Indeed, the charges against the majority of the prisoners in Indian prisons, according to the NCRB data, are of causing ‘bodily harm’ and ‘violence against women’, which include murders, rapes and domestic abuse, among others. It is hard to tell how many of them actually committed the crimes they are accused and in some cases convicted of, or even the circumstances of the crimes, but perhaps it is safe to assume that some of them did commit the crimes they are in prison for. Prisons are largely viewed as a tool to scare people with instead of as a correctional facility. The idea that prisons must not be comfortable, or it will encourage crimes does exist in the Indian society, and as access to basic necessities is so hard for the average Indian, some wish a harder life for prisoners as a way to dissuade people from committing crimes. The idea of prison reform requires a shift in perception from prison as retribution or a tool for intimidation to prison as a way to rehabilitate a person, which is a difficult task to achieve, but is necessary for making prison reforms a social issue.
One outcome, however, of the Indian government putting protesters and activists in jail on either concocted charges or under the various sedition laws is that the conditions inside prisons are being spoken and written about by activists on different non-mainstream and occasionally some mainstream media outlets. The function of prisons as a tool for intimidation against protesters is also well recognised by activists like Soni Sori and Arun Ferreira, who have extensively spoken and written about the horrors of prisons.

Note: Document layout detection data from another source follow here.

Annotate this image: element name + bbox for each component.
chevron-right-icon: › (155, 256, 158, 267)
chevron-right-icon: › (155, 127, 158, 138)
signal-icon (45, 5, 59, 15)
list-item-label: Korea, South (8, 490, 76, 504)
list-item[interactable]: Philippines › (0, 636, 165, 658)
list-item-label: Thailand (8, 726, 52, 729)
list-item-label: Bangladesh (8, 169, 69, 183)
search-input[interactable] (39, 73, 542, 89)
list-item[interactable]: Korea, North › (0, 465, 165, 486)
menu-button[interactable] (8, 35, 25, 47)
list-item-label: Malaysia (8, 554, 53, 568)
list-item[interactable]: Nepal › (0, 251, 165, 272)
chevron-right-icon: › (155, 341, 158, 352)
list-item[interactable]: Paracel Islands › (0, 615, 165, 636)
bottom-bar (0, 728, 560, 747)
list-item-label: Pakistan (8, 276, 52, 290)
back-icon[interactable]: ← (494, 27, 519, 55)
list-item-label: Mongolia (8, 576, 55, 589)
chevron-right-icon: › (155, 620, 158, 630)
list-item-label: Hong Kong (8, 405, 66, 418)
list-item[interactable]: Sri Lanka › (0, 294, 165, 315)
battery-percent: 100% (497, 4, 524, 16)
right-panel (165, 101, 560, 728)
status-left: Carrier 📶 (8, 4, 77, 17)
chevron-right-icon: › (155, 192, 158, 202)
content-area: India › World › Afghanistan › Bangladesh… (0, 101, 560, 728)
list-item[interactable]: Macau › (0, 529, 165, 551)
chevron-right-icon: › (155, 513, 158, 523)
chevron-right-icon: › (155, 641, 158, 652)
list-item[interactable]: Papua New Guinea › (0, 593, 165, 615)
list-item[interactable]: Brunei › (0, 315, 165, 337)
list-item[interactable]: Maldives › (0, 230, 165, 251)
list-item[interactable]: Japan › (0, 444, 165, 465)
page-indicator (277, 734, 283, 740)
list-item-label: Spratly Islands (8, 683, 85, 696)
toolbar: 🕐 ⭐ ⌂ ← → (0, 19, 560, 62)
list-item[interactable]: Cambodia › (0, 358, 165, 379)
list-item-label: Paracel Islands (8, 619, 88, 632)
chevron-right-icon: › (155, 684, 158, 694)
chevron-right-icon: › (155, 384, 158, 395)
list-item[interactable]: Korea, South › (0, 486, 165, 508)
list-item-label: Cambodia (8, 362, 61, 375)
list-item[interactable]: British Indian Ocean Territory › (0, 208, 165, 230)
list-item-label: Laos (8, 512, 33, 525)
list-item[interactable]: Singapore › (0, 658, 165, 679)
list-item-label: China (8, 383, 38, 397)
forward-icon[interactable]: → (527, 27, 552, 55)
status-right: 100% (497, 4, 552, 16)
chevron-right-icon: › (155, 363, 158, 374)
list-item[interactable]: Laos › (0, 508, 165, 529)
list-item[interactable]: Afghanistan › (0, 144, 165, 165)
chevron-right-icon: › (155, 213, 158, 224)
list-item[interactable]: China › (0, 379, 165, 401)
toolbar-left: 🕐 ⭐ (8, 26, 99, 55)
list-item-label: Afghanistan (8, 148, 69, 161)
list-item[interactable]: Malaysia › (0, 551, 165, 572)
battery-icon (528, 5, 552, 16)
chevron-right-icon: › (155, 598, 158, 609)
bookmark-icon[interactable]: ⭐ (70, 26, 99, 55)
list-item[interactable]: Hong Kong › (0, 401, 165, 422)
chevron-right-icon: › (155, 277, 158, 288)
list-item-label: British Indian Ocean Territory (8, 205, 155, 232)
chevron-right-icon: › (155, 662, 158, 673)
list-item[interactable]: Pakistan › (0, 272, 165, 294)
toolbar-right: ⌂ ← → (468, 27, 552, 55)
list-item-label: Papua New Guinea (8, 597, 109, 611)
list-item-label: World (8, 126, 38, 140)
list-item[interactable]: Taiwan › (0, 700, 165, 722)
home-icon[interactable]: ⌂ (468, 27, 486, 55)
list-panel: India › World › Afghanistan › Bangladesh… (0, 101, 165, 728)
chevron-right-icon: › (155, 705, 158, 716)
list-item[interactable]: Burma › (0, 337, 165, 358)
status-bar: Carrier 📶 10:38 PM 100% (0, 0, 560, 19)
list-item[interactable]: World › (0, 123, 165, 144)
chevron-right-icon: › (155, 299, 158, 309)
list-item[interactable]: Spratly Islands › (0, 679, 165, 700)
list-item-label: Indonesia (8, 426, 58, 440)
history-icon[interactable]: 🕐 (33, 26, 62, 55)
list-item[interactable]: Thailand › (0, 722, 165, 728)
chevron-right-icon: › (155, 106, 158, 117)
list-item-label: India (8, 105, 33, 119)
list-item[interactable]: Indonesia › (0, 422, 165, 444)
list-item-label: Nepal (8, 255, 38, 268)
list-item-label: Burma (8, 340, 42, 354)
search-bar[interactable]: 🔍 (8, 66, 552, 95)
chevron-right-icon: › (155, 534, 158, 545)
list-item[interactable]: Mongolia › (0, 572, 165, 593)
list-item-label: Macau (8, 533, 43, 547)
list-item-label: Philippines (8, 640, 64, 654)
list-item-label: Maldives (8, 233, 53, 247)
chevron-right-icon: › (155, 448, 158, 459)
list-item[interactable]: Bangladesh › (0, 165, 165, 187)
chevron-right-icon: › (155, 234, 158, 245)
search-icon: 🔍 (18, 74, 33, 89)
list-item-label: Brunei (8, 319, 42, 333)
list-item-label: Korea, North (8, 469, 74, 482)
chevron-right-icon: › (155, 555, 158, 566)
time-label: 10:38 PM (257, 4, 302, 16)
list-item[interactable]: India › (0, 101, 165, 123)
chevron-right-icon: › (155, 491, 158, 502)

Prison literature in India has been around for long, some even enjoying some popularity, such as Minakshi Sen’s book ‘Jailer Bhitor Jail’, written a few decades ago about her experience in prison. Prisoners themselves have occasionally united in protest against the conditions in which they are kept. In 2011, hundreds of undertrial prisoners went on a hunger strike demanding speedier trials.
Still, it remains notoriously difficult for a prisoner who does not have support from people outside prisons to prevent mistreatment or denial of legal rights in prison. Many of the prisons in India currently holding prisoners were built by the British and have not changed in structure since. Some of the prison cells that were specially built in the British period to break ‘special’ prisoners are still in use. It is of utmost importance, for the sake of the over 4 lakh prisoners in India, that measures are taken to reduce overcrowding, improve the conditions of prisons, make good medical care available to prisoners, provide easy access to education and books, build recreational facilities and arrange for special care for the children in prison. Unfortunately, such demands are yet to gain steam in mainstream politics.